There were 5 groups in this experiment:
- control group
(not sure whether they got a text not related to climate change or a text related to climate change without “misinformation”)
- the group that was subjected to the false balance only
(they got a mock news article that first featured scientists presenting research supporting AGW, followed by contrarian scientists rejecting AGW and proposing alternative explanations)
- the group that was “inoculated” before being subjected to the false balance
(a textual explanation of the “false balance” strategy used by the tobacco industry to confuse the public about the level of scientific agreement by staging a fake debate)
- the group that got the message that there was a consensus between scientists before being subjected to the false balance
(a text-only description of various studies reporting 97% scientific agreement on human-caused global warming)
- a group that both got the inoculation text and the message of consensus before being subjected to the false balance.
The group with the lowest perceived consensus was indeed the group that was subjected to the misinformation only (average perceived consensus on a scale of 0 → 100 is 63.5). That is not exactly surprising. That is how our brain works. We are sensitive to how information is brought, at least if we trust the source. If the issue is brought in an equal way, then that then will be our reality. I experienced that in my believer’s years when I accepted the view as it was presented in the media (which I believed without much questioning at that time).
The second group was the control group (68.9), closely followed by the inoculation group (70.0), the group that got both the inoculation and the consensus text (83.9) and the consensus text group did best (86.1).
The conclusion of experiment 1 was that:
In sum, the effect of false-balance media coverage had the greatest effect on perceived consensus among the various climate attitudes measured. However, a consensus message presented with the false-balance message was effective in increasing perceived consensus, thus neutralizing the negative influence of the misinformation. In addition, we found that an inoculation message was effective in neutralizing the effect of misinformation on perceived consensus.
I was surprised why the result of this consensus intervention was so downplayed. The consensus intervention and the combined consensus/inoculation intervention showed by far the best results, while the inoculation intervention (which is the focus of the paper) did only slighty better than the control group. Just looking at the data, it would be tempting to see the consensus intervention as the most promising. I have the impression that the authors didn’t expect this result (it was not confirmed by other research) and just considered it to be a neutralizing effect, like the other interventions.
Then there was this explanation of the inoculation technique in the general conclusion:
It is also noteworthy that the inoculations in this study did not mention the specific misinformation that was presented after the inoculation, but rather warned about misinformation in a broader sense by explaining the general technique being used to create doubt about an issue in the public’s mind. The purpose of this type of intervention is to stimulate critical thinking through the explanation of argumentative techniques, thus encouraging people to move beyond shallow heuristic-driven processing and engage in deeper, more strategic scrutinizing of the presented information.
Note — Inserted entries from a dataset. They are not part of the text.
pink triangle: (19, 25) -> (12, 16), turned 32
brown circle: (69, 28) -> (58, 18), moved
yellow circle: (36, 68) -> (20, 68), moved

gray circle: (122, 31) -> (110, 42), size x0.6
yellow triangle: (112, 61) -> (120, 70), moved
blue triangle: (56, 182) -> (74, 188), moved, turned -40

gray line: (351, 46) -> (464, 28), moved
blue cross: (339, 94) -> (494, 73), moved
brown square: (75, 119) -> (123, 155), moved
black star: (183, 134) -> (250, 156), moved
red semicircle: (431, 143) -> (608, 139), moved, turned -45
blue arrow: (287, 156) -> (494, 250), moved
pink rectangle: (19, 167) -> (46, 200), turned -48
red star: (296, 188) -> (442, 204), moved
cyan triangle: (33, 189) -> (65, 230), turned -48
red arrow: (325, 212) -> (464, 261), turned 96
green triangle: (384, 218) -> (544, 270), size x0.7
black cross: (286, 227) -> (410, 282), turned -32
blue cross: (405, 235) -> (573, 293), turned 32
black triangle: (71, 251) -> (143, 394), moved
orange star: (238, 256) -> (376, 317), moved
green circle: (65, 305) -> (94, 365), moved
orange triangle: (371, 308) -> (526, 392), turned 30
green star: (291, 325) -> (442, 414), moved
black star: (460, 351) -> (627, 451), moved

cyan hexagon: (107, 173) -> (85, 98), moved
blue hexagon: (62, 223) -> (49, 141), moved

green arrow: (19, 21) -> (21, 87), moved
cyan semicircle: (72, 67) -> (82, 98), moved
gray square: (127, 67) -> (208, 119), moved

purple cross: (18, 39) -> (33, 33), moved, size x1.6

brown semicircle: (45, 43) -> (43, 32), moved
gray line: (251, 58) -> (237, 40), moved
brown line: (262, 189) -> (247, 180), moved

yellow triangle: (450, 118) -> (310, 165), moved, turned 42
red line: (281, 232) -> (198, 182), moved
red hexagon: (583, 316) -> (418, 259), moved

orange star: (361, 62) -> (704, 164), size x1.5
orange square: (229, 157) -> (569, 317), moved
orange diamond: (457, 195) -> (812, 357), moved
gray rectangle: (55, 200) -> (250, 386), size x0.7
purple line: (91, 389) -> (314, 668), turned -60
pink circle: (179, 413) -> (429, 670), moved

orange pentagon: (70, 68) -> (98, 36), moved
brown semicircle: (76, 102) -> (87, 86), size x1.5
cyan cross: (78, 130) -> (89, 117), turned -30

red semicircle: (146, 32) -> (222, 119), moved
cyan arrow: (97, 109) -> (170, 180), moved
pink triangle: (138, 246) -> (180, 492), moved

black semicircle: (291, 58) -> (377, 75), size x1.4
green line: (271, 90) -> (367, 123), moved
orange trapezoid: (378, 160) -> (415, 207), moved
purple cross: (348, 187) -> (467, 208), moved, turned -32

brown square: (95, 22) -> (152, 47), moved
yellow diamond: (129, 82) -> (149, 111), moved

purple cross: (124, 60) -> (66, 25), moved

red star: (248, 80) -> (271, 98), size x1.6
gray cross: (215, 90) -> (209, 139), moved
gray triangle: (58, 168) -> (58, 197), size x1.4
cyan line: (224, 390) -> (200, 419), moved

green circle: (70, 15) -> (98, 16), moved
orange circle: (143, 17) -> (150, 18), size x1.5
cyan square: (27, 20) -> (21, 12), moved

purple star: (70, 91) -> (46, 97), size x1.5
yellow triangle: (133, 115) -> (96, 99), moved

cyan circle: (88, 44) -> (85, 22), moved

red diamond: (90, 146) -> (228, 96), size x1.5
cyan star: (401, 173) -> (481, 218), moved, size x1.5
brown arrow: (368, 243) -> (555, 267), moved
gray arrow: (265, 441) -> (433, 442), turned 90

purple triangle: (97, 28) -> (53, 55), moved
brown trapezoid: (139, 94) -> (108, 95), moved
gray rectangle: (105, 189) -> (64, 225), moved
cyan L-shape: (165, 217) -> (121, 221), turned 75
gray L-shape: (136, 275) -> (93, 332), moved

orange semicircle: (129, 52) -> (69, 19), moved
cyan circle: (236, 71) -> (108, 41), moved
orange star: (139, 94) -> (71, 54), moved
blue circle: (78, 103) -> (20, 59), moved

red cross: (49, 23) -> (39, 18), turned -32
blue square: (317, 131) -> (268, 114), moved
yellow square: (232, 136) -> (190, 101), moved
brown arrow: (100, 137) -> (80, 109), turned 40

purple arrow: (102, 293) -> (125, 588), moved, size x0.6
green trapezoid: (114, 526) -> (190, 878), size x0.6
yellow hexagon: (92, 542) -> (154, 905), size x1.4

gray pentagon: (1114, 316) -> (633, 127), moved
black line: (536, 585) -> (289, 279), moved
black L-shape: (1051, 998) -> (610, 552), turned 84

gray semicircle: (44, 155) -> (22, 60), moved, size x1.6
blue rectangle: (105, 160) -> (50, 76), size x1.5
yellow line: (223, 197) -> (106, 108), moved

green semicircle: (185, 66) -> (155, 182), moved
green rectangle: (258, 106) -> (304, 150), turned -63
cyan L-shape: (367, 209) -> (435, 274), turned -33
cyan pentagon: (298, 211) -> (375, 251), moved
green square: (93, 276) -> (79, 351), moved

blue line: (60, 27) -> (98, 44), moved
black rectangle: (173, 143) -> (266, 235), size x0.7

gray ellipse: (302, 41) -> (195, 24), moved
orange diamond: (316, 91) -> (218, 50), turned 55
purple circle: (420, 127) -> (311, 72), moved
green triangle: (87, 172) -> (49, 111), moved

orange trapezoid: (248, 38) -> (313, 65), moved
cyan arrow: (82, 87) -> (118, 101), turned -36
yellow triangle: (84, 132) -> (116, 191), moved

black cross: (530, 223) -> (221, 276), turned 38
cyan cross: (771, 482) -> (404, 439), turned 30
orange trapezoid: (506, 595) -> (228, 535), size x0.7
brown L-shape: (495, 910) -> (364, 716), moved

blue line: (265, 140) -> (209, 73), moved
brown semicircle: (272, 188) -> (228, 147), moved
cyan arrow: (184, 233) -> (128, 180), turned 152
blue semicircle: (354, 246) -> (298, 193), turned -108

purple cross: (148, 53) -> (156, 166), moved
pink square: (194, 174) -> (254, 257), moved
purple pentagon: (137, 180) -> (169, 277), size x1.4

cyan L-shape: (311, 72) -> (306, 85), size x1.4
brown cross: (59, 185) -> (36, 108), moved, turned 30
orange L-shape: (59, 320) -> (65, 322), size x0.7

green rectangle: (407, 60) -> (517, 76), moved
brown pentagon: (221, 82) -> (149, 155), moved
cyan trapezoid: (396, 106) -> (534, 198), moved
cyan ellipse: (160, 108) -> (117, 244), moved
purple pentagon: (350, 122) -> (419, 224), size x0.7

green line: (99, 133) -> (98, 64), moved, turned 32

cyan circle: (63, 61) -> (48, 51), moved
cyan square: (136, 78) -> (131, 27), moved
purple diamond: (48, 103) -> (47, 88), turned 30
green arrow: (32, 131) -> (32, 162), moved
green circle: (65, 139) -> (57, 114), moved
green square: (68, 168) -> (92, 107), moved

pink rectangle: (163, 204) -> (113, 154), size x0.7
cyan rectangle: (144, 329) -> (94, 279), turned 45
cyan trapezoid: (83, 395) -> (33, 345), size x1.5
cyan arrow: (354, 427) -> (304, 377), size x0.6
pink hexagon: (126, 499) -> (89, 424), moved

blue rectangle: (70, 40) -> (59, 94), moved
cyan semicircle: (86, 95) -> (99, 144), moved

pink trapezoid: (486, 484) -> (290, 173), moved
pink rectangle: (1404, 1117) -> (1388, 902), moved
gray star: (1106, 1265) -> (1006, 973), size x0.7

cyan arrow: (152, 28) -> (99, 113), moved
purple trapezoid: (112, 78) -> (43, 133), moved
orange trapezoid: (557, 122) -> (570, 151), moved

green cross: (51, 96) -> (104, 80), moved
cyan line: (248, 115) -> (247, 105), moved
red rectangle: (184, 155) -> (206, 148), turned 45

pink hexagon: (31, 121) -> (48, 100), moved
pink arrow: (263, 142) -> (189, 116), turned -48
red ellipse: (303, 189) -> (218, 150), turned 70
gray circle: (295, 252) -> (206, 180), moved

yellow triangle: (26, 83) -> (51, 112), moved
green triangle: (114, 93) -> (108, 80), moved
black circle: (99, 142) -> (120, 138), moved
A consequence of this approach is that generally-framed inoculations could potentially neutralize a number of misleading arguments that employ the same technique or fallacy.
Hoooooooo, hold your horses! If I would get some text explaining a misleading technique and then later get presented a case that uses the very same technique, then chances are that I find the similarities between the two and potentially letting me come to the conclusion that the second case also uses this technique…
This has nothing to do with the inoculating message “stimulating critical thinking” or the person “engaging in deeper, more strategic scrutinizing of the presented information”. It is the (conscious or unconscious) link that I would make with the limited information that I received at that point. In that case the effect might not last very long (just as in a real inoculation).
It should also be indifferent to the message that is provided. This should also work when for example the participant would been “inoculated” with an explanatory message before providing some alarmist statement. It just depends on how the issue is framed.
This inoculation seems an awful lot like an exercise in planting suggestions in such a way that perceived consensus is guided into a certain direction.